# [Record set]

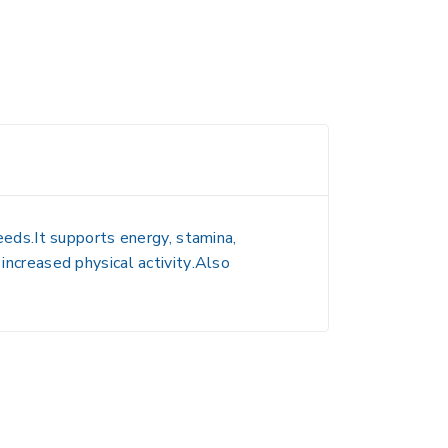
needs.It supports
energy, stamina,
 increased physical activity
.Also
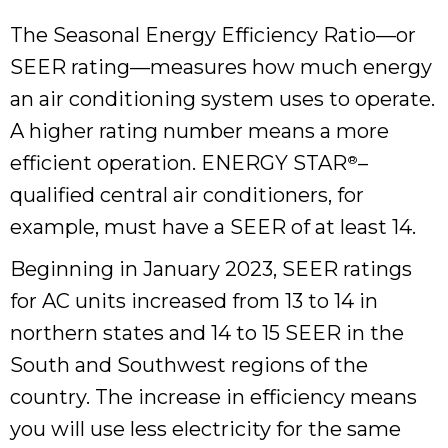
The Seasonal Energy Efficiency Ratio—or
SEER rating—measures how much energy
an air conditioning system uses to operate.
A higher rating number means a more
efficient operation. ENERGY STAR
–
®
qualified central air conditioners, for
example, must have a SEER of at least 14.
Beginning in January 2023, SEER ratings
for AC units increased from 13 to 14 in
northern states and 14 to 15 SEER in the
South and Southwest regions of the
country. The increase in efficiency means
you will use less electricity for the same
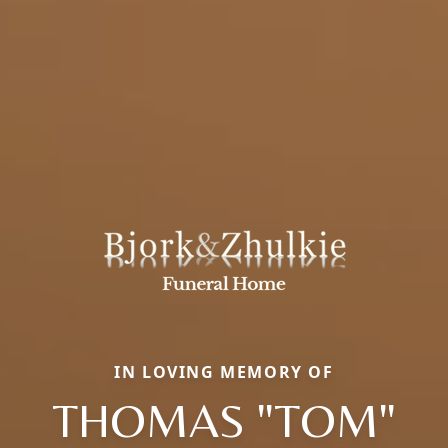
IN LOVING MEMORY OF
THOMAS "TOM"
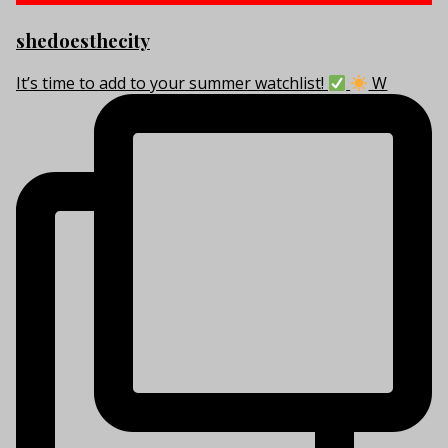
shedoesthecity
It’s time to add to your summer watchlist!
W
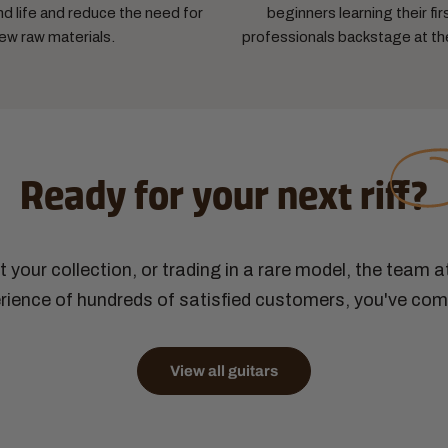
d life and reduce the need for
beginners learning their fir
ew raw materials.
professionals backstage at th
Ready for your next
riff?
ut your collection, or trading in a rare model, the team 
ience of hundreds of satisfied customers, you've come
View all guitars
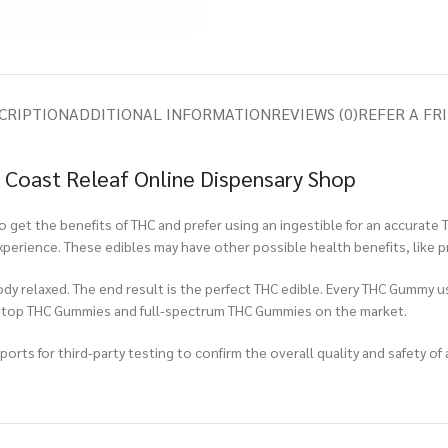
CRIPTION
ADDITIONAL INFORMATION
REVIEWS (0)
REFER A FR
Coast Releaf Online Dispensary Shop
et the benefits of THC and prefer using an ingestible for an accurate 
experience. These edibles may have other possible health benefits, like 
ody relaxed. The end result is the perfect THC edible. Every THC Gummy u
e top THC Gummies and full-spectrum THC Gummies on the market.
rts for third-party testing to confirm the overall quality and safety of 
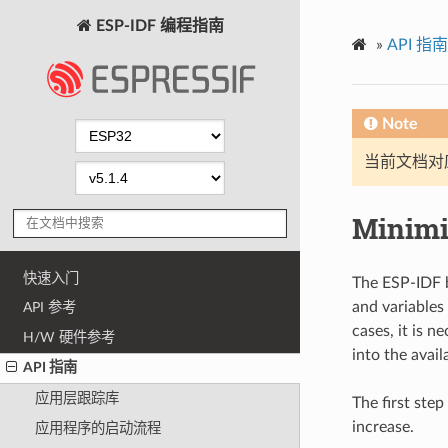
ESP-IDF 编程指南
»
API 指南
Note
当前文档对
Minimi
快速入门
The ESP-IDF b
and variables 
API 参考
cases, it is n
H/W 硬件参考
into the availa
API 指南
应用层跟踪库
The first step
increase.
应用程序的启动流程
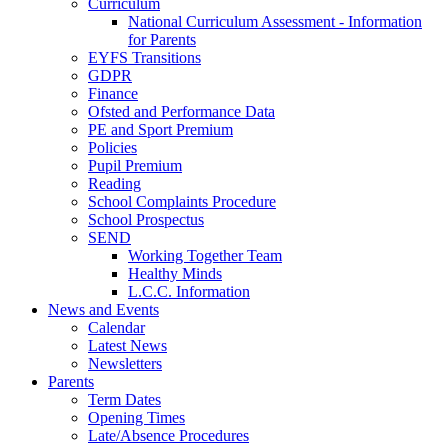
Curriculum
National Curriculum Assessment - Information
for Parents
EYFS Transitions
GDPR
Finance
Ofsted and Performance Data
PE and Sport Premium
Policies
Pupil Premium
Reading
School Complaints Procedure
School Prospectus
SEND
Working Together Team
Healthy Minds
L.C.C. Information
News and Events
Calendar
Latest News
Newsletters
Parents
Term Dates
Opening Times
Late/Absence Procedures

# [Assignment]
Print exactly the lines from the one containing "Newsletters" through the last line of the records above, both included.

# [Finished exercise]
Newsletters
Parents
Term Dates
Opening Times
Late/Absence Procedures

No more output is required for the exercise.